Reputation: 918
I'm trying to read data in this format:
<?xml version="1.0" encoding="UTF-8"?>
<body>
<![CDATA[sample content]]><br />
<![CDATA[more content]]><br />
<![CDATA[content]]><br /></body>
the data comes from a remote xml file so I cannot alter it. I've trying to read this with php using
$file = file_get_contents($r[0]->overview);
$xml = new SimpleXMLElement($file);
echo '<pre>';
print_r($xml);
echo '</pre>';
This outputs:
SimpleXMLElement Object
(
[br] => Array
(
[0] => SimpleXMLElement Object
(
)
[1] => SimpleXMLElement Object
(
)
[2] => SimpleXMLElement Object
(
)
)
)
I'm unsure how to read the contents, normally I could see an array or object I can loop through.
Any advice would be appreciated.
Upvotes: 1
Views: 1808
Reputation: 19502
The problem is just SimpleXMLs magic. CDATA sections are a special kind of text nodes, they allow to write the special characters in XML without the encoding (<, >, ", '). This has two reasons: backwards compatibility for the script elements and better human readability.

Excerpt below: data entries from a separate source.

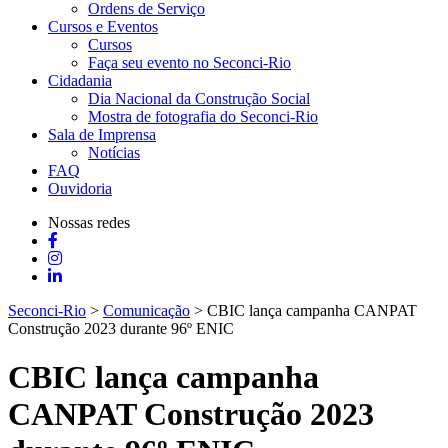
Ordens de Serviço
Cursos e Eventos
Cursos
Faça seu evento no Seconci-Rio
Cidadania
Dia Nacional da Construção Social
Mostra de fotografia do Seconci-Rio
Sala de Imprensa
Notícias
FAQ
Ouvidoria
Nossas redes
Seconci-Rio
>
Comunicação
>
CBIC lança campanha CANPAT
Construção 2023 durante 96º ENIC
CBIC lança campanha
CANPAT Construção 2023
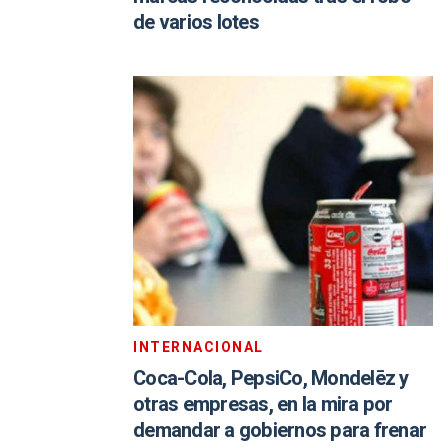
de varios lotes
INTERNACIONAL
Coca-Cola, PepsiCo, Mondelēz y
otras empresas, en la mira por
demandar a gobiernos para frenar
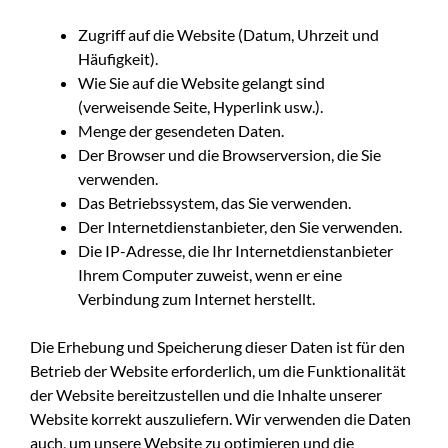
Zugriff auf die Website (Datum, Uhrzeit und
Häufigkeit).
Wie Sie auf die Website gelangt sind
(verweisende Seite, Hyperlink usw.).
Menge der gesendeten Daten.
Der Browser und die Browserversion, die Sie
verwenden.
Das Betriebssystem, das Sie verwenden.
Der Internetdienstanbieter, den Sie verwenden.
Die IP-Adresse, die Ihr Internetdienstanbieter
Ihrem Computer zuweist, wenn er eine
Verbindung zum Internet herstellt.
Die Erhebung und Speicherung dieser Daten ist für den
Betrieb der Website erforderlich, um die Funktionalität
der Website bereitzustellen und die Inhalte unserer
Website korrekt auszuliefern. Wir verwenden die Daten
auch, um unsere Website zu optimieren und die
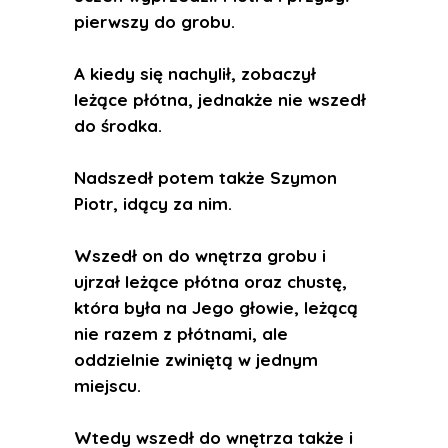
pierwszy do grobu.
A kiedy się nachylił, zobaczył
leżące płótna, jednakże nie wszedł
do środka.
Nadszedł potem także Szymon
Piotr, idący za nim.
Wszedł on do wnętrza grobu i
ujrzał leżące płótna oraz chustę,
która była na Jego głowie, leżącą
nie razem z płótnami, ale
oddzielnie zwiniętą w jednym
miejscu.
Wtedy wszedł do wnętrza także i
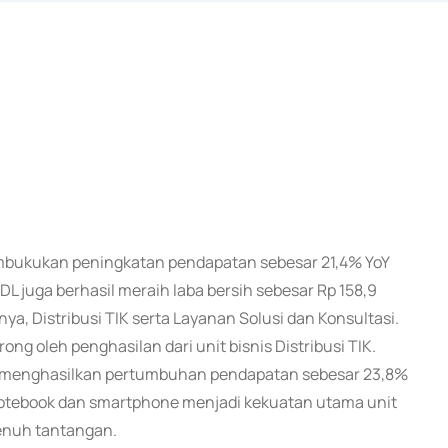
embukukan peningkatan pendapatan sebesar 21,4% YoY
DL juga berhasil meraih laba bersih sebesar Rp 158,9
anya, Distribusi TIK serta Layanan Solusi dan Konsultasi.
ng oleh penghasilan dari unit bisnis Distribusi TIK.
elah menghasilkan pertumbuhan pendapatan sebesar 23,8%
 Notebook dan smartphone menjadi kekuatan utama unit
penuh tantangan.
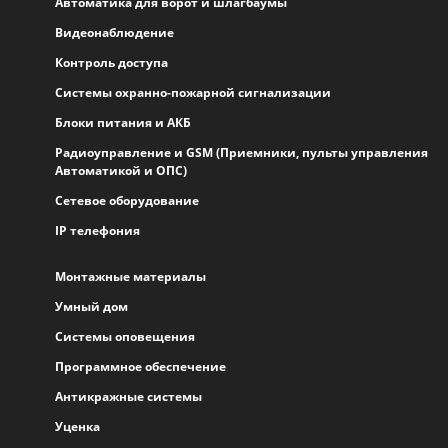
Автоматика для ворот и шлагбаумы
Видеонаблюдение
Контроль доступа
Системы охранно-пожарной сигнализации
Блоки питания и АКБ
Радиоуправление и GSM (Приемники, пульты управления
Автоматикой и ОПС)
Сетевое оборудование
IP телефония
Монтажные материалы
Умный дом
Системы оповещения
Программное обеспечение
Антикражные системы
Уценка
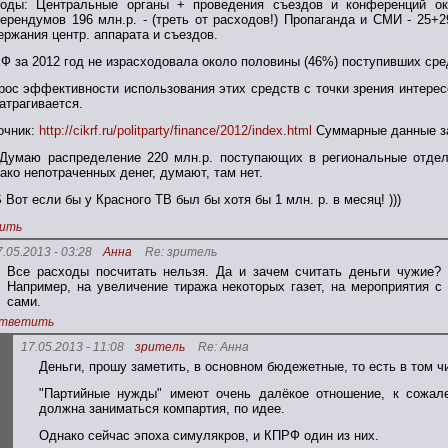
оды: Центральные органы + проведения съездов и конференций ок
ерендумов 196 млн.р. - (треть от расходов!) Пропаганда и СМИ - 25+
ержания центр. аппарата и съездов.
Ф за 2012 год не израсходовала около половины (46%) поступивших сре
рос эффективности использования этих средств с точки зрения интере
затрагивается.
очник:
http://cikrf.ru/politparty/finance/2012/index.html
Суммарные данные за
Думаю распределение 220 млн.р. поступающих в региональные отдел
ако непотраченных денег, думают, там нет.
 Вот если бы у Красного ТВ был бы хотя бы 1 млн. р. в месяц! )))
ить
7.05.2013 - 03:28
Анна
Re: зритель
Все расходы посчитать нельзя. Да и зачем считать деньги чужие?
Например, на увеличение тиража некоторых газет, на мероприятия с
сами.
тветить
17.05.2013 - 11:08
зритель
Re: Анна
Деньги, прошу заметить, в основном бюдежетные, то есть в том ч
"Партийные нужды" имеют очень далёкое отношение, к сожале
должна заниматься компартия, по идее.
Однако сейчас эпоха симулякров, и КПРФ один из них.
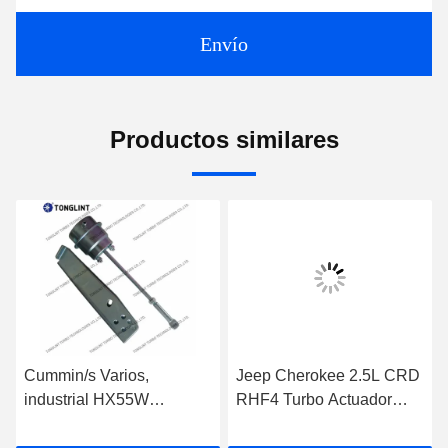
Envío
Productos similares
Cummin/s Varios,
Jeep Cherokee 2.5L CRD
industrial HX55W
RHF4 Turbo Actuador
actuador de turbo para el
35242096F para el
turbocompresor 3592778
turbocompresor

They are still nodes and can be read as such:
<?php
$xml = <<<'XML'
<?xml version="1.0" encoding="UTF-8"?>
<body>
<![CDATA[sample content]]><br />
<![CDATA[more content]]><br />
<![CDATA[content]]><br /></body>
XML;
$dom = new DOMDocument();
$dom->loadXml($xml);
$xpath = new DOMXpath($dom);
// iterate all text child nodes that are not just whitespaces
foreach($xpath->evaluate('/body/text()[normalize-space(.) != ""]') as $node) {
var_dump($xpath->evaluate('string(.)', $node));
}
Output: https://eval.in/140237
string(14) "sample content"
string(12) "more content"
string(7) "content"
Upvotes: 1
Reputation: 68556
The <![CDATA[sample content]]>
should be encased in a opening and a closing tag , only then the data can be retrieved. Also, to read the CDATA
content , you should use the LIBXML_NOCDATA
parameter.
Since those CDATA
did not have any proper encasement you were getting the empty array.
<?php
$content = '<?xml version="1.0" encoding="UTF-8"?>
<body>
<![CDATA[sample content]]><br />
<![CDATA[more content]]><br />
<![CDATA[content]]><br /></body>';
$content = str_replace(array('<br />','<!',']>'),array('','<br><!',']></br>'),$content);
$xml = simplexml_load_string($content, 'SimpleXMLElement', LIBXML_NOCDATA | LIBXML_NOBLANKS);
print_r($xml);
OUTPUT:
SimpleXMLElement Object
(
[br] => Array
(
[0] => sample content
[1] => more content
[2] => content
)
)
Upvotes: 0